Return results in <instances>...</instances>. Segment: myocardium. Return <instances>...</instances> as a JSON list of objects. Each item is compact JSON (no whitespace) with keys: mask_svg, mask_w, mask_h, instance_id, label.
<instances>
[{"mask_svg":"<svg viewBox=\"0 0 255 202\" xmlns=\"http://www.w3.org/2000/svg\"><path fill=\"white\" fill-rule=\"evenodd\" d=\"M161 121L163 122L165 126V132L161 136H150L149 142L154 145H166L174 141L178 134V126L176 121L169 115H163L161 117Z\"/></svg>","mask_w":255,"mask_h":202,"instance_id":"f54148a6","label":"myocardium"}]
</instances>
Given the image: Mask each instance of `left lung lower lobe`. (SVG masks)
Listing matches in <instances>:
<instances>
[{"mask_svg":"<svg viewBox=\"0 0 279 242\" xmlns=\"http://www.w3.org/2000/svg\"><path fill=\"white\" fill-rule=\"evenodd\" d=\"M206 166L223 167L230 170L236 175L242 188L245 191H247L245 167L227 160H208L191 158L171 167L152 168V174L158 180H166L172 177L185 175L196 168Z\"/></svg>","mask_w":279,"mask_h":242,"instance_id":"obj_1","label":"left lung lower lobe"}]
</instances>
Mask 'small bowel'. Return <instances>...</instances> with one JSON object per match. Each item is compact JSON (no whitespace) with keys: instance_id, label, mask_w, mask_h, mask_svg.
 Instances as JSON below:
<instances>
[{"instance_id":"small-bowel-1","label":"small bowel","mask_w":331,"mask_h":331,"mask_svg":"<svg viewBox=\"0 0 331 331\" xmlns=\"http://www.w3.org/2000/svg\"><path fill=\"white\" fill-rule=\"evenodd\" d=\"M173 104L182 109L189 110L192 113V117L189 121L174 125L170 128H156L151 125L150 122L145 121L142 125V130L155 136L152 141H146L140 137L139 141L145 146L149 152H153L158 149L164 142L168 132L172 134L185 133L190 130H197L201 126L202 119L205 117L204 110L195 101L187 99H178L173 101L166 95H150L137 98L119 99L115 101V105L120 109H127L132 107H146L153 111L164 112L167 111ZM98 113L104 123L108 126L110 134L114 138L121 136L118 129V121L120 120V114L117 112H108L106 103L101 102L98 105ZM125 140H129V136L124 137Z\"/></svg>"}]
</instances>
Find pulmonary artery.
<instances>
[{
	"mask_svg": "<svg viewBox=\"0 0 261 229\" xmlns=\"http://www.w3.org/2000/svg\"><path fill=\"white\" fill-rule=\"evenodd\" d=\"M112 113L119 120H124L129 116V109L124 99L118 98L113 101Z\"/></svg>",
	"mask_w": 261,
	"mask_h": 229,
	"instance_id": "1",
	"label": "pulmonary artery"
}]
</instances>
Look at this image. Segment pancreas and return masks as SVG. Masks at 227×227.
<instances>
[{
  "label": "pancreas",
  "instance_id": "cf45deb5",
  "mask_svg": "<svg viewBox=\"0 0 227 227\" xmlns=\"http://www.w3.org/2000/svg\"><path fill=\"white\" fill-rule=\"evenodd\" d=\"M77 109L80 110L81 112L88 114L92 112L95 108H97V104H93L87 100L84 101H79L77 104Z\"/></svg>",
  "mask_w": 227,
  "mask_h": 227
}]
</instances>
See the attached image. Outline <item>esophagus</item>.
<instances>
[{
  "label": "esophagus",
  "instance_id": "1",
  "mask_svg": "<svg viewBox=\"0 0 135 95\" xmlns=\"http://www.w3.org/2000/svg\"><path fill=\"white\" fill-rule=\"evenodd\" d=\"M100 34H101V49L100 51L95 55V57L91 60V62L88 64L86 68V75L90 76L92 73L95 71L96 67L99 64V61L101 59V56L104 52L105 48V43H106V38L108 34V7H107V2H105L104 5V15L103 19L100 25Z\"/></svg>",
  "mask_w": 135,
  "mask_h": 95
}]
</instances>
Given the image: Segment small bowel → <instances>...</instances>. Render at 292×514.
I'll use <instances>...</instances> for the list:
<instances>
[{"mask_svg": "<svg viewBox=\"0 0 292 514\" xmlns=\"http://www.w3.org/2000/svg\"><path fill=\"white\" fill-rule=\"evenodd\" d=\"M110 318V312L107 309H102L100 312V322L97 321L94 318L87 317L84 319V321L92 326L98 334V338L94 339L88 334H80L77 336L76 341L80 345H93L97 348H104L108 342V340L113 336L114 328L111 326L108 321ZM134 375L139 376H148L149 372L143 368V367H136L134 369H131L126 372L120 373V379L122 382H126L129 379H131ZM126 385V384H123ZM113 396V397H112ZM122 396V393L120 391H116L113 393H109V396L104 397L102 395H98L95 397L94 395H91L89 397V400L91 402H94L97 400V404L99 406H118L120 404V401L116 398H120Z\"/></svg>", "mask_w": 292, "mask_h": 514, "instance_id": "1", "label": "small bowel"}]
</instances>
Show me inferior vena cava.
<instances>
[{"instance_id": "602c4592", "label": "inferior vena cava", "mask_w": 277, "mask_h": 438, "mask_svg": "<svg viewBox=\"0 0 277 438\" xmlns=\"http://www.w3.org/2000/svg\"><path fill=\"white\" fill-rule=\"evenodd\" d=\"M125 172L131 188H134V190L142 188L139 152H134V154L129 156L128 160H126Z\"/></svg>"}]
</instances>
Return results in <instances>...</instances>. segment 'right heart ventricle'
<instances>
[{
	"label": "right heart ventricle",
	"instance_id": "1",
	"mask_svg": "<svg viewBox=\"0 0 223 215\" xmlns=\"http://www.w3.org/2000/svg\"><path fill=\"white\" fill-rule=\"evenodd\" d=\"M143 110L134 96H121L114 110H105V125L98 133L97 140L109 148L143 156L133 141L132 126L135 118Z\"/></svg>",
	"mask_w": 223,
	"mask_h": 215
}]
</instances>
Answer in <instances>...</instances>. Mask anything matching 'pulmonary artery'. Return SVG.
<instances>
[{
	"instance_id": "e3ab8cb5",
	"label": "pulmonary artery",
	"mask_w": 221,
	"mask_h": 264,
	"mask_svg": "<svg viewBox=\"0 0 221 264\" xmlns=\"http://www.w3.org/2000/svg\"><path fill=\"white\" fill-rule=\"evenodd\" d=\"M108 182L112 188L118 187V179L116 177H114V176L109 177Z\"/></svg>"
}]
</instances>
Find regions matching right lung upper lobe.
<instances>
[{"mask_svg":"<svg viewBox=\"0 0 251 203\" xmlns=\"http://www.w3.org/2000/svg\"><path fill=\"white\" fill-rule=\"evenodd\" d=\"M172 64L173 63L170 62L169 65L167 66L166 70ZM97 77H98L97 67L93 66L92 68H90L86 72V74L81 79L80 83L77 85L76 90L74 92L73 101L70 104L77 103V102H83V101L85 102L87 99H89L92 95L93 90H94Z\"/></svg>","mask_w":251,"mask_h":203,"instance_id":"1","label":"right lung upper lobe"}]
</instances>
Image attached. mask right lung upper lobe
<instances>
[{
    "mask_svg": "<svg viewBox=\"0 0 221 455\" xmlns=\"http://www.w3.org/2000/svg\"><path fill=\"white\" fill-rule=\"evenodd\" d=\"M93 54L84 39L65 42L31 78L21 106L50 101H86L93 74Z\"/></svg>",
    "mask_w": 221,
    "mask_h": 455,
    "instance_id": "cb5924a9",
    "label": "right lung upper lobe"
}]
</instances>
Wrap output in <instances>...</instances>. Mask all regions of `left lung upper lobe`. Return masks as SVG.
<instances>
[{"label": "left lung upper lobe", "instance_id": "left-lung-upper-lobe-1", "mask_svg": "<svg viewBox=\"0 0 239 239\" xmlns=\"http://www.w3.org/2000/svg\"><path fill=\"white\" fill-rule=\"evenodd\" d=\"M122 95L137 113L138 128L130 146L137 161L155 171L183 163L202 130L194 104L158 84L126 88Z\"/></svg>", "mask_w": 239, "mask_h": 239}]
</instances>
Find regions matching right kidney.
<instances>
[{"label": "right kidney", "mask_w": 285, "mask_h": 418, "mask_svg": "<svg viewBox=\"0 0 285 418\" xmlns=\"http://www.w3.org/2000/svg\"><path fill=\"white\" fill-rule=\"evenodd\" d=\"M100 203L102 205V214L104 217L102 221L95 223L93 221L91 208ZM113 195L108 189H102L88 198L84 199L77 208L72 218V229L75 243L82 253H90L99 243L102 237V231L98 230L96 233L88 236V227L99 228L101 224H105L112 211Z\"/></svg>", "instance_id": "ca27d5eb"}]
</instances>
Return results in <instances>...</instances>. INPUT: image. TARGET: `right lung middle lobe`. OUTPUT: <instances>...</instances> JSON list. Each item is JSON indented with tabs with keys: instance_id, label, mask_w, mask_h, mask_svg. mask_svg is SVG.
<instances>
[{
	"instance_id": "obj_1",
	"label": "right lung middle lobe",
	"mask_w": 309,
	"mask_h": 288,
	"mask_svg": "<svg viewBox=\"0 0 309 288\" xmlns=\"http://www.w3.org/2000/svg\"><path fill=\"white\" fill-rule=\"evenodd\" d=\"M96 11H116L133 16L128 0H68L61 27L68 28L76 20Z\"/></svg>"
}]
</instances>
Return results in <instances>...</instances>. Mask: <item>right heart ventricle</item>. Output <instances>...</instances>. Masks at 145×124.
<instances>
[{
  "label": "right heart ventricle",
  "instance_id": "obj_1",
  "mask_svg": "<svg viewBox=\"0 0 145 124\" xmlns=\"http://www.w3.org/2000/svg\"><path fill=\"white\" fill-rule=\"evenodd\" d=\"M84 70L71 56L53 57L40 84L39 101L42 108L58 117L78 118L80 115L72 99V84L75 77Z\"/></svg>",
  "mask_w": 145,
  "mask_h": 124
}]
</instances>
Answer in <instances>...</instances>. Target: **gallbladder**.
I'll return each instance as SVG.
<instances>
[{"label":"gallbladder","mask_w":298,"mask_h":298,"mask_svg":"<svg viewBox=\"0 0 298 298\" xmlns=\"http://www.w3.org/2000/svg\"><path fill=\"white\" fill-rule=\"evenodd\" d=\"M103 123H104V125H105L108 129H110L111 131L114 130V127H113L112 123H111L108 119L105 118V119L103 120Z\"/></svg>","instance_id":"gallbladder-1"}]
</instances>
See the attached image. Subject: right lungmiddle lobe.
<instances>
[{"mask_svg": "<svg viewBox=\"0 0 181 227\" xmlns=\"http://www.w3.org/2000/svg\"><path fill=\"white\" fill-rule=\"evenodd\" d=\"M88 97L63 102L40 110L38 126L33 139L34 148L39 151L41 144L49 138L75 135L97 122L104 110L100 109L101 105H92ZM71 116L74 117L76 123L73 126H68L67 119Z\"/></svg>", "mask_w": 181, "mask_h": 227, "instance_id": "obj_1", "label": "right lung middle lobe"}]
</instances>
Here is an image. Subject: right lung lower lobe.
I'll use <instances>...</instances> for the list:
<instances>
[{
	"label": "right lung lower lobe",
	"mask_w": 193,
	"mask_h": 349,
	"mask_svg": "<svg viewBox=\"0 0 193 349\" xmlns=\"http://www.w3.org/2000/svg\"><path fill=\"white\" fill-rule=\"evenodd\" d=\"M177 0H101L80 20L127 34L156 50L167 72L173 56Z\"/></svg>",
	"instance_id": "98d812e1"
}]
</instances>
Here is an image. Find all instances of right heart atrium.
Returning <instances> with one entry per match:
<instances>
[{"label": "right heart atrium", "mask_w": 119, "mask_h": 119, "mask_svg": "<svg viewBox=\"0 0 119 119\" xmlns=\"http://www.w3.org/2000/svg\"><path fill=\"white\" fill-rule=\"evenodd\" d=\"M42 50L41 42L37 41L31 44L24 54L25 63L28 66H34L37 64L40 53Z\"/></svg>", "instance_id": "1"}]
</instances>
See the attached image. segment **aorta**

※

WORK INSTRUCTIONS: Please retype exactly, and only, the lines starting at the one that contains "Here is an image. Subject: right" and ending with the last line of the material.

RESULT BELOW:
Here is an image. Subject: right lung lower lobe.
I'll use <instances>...</instances> for the list:
<instances>
[{
	"label": "right lung lower lobe",
	"mask_w": 193,
	"mask_h": 349,
	"mask_svg": "<svg viewBox=\"0 0 193 349\" xmlns=\"http://www.w3.org/2000/svg\"><path fill=\"white\" fill-rule=\"evenodd\" d=\"M177 0H101L80 20L127 34L156 50L167 72L173 56Z\"/></svg>",
	"instance_id": "98d812e1"
}]
</instances>
Here is an image. Find all instances of right heart atrium.
Returning <instances> with one entry per match:
<instances>
[{"label": "right heart atrium", "mask_w": 119, "mask_h": 119, "mask_svg": "<svg viewBox=\"0 0 119 119\" xmlns=\"http://www.w3.org/2000/svg\"><path fill=\"white\" fill-rule=\"evenodd\" d=\"M42 50L41 42L37 41L31 44L24 54L25 63L28 66H34L37 64L40 53Z\"/></svg>", "instance_id": "1"}]
</instances>
See the attached image. segment **aorta**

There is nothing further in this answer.